Türkiye'nin resmi dili Türkçe ve bu böyle kalacak. Hiçbir zaman değişmeyecektir. Büyük ülkelerde konuşulan bir çok diller olur. Ama başlangıcınız nasıl? Pozitif bakmakla negatif bakmak. Önemli olan bakış açısı. Bunların hepsi kültürün parçası. İnkar etmenin anlamı yok. Zaten inkar ederek bir yere gitmiyor. Tam tersine anayasa, 'Kültürü korumak bizim için görev' diyor. Kültür deyince müzedeki şey de, destan da, konuşulan yerel diller de kültür. Türkiye böyle bakıyor. Onun için televizyonlar, üniversitelerde kürsüler, kurslar var... Bu pozitif bakış özgüvenle ilgili. TBMM'ye gelince... Meclis'in işleyişinin kendi kuralları var. Bunlar usulü şeyler. Bu konularda dikkatli olunursa, bu tip şeyler, politik araç yapılmaktan uzak tutulursa o kadar rahat hayatımızın parçası olur. Bazen bakıyorum TRT 6'da genç genç insanlar. Bunlar dışarıdan gelmedi ki kardeşim. Demek ki bu konuşulan gerçek bir şey. Niye ben bunu yok sayayım? Tam tersine 'Benim bir parçam.' Bu anlayışı baltalayacak davranışlardan kaçınmak gerekir. Bunlar; reformların, demokratik standartların yükseltilmesi süreçlerinin önünü tıkar. Onun için herkesin sorumluluğu var.
ÖZGÜRLÜK ANLAYIŞI
Bu konu (başörtüsü) çok konuşulduğu için sıkıyor. Başbakan'ın özgürlük anlayışı; modern, AB çerçevesinde olması gereken temel hak ve özgürlüklerle ilgili. Kendine güveni olan, bireyciliği öne çıkartan bir anlayış. Ötesinde bir şey aramamak gerekir. Başbakanın özgürlük anlayışından şüphe etmiyorum. Başbakanın söylediği şu: 'Bireyin öne çıktığı, özgürlükçü, herkesin kendi tercihini yapabileceği durum.' Herkesin ulaşmak istediği de bu. Sayın Başbakan'la özgürlük anlayışımızda, bir farkımız yok.

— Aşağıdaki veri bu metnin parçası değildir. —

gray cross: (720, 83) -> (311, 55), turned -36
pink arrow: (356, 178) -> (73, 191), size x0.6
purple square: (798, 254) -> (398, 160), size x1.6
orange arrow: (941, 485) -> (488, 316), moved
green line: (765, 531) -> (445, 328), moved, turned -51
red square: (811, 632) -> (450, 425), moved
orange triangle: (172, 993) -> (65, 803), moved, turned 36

Bunlar açıkçası biraz bıkkınlık getiriyor. Onun için herkes bir şeyler söylüyor.
Önemli olan hakaret olmaması. Onun ötesinde karikatür tabii ki mizah. Çerçeve, hakaret olmaması. Yazıya göre, karikatüre daha toleranslı olmak gerekir. Yazıda her şeye hakim olursun. Öbürü farklı.

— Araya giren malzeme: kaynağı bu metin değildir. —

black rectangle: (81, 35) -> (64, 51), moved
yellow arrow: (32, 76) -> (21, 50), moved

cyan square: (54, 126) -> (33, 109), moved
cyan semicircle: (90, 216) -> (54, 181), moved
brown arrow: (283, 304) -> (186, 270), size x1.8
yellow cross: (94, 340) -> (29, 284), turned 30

Güzel yapan da var, çok iyi yapan da. Ama karikatüre toleranslı bakmak lazım.
Bu noktada bir tek yeni anayasayı gördüm. Meclis'in açılışında da söyledim. Gündemine hakim olup süratli bir şekilde gündemini temizlemesi gerekir. Niye Ticaret Kanunu çıkmasın? Alt komisyondan geçmiş, niye çıkmayacak? Hangi ideolojik yanı var? Bunu herkese söylüyorum. 'Her şeyi seçim sonrasına bırakmak' gibi durum görmüyorum. Anayasa işte yapılamadı görüldü. Seçime giderken herkes daha açık söyleyecek. Ondan sonra kim yetki alırsa 'Yetki bende diyerek' daha cesur davranacak.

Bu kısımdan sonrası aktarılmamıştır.